Exercise brief:
Could the lines from the start of the data through the line with "unning Linux on Windows" be set down exactly, with no pictures among them?

Collection entries:
____________
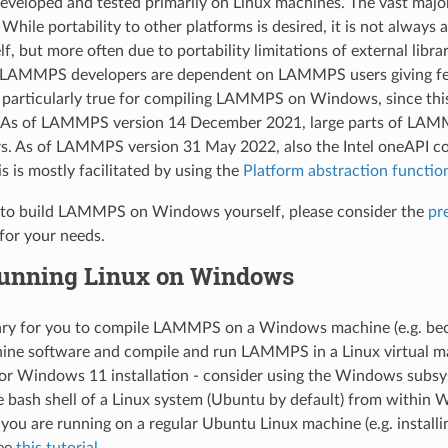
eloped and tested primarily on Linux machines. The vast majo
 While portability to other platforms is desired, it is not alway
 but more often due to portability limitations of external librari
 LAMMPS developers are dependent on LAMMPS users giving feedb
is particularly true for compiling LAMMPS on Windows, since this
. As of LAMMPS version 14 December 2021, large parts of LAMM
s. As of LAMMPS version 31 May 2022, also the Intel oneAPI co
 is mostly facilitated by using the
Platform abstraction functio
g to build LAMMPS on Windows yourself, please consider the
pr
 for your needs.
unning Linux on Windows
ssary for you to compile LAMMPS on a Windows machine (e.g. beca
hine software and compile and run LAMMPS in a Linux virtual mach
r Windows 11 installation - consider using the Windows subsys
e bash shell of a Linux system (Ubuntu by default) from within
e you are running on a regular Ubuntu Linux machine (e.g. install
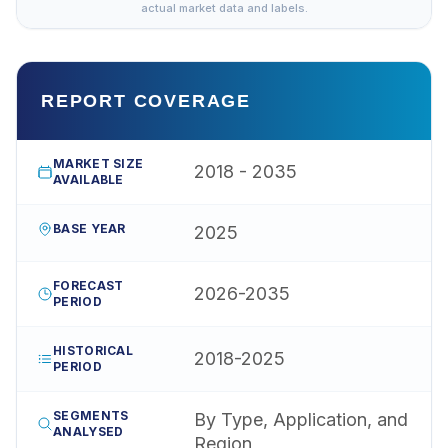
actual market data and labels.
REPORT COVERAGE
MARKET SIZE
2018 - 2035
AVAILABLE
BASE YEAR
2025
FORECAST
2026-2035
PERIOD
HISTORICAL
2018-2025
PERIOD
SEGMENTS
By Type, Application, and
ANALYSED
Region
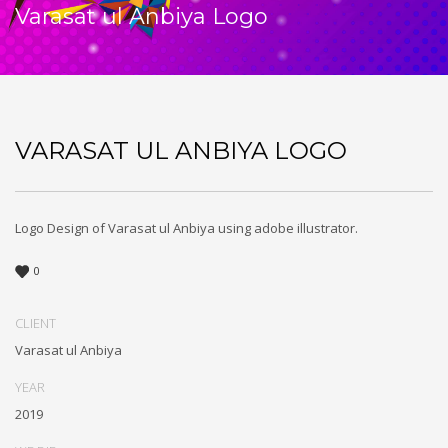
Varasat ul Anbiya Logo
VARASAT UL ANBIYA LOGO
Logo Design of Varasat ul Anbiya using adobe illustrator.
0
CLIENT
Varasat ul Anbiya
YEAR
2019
____________
Written answer:
eloped and tested primarily on Linux machines. The vast majo
 While portability to other platforms is desired, it is not alway
 but more often due to portability limitations of external librari
 LAMMPS developers are dependent on LAMMPS users giving feedb
is particularly true for compiling LAMMPS on Windows, since this
. As of LAMMPS version 14 December 2021, large parts of LAMM
s. As of LAMMPS version 31 May 2022, also the Intel oneAPI co
 is mostly facilitated by using the
Platform abstraction functio
g to build LAMMPS on Windows yourself, please consider the
pr
 for your needs.
unning Linux on Windows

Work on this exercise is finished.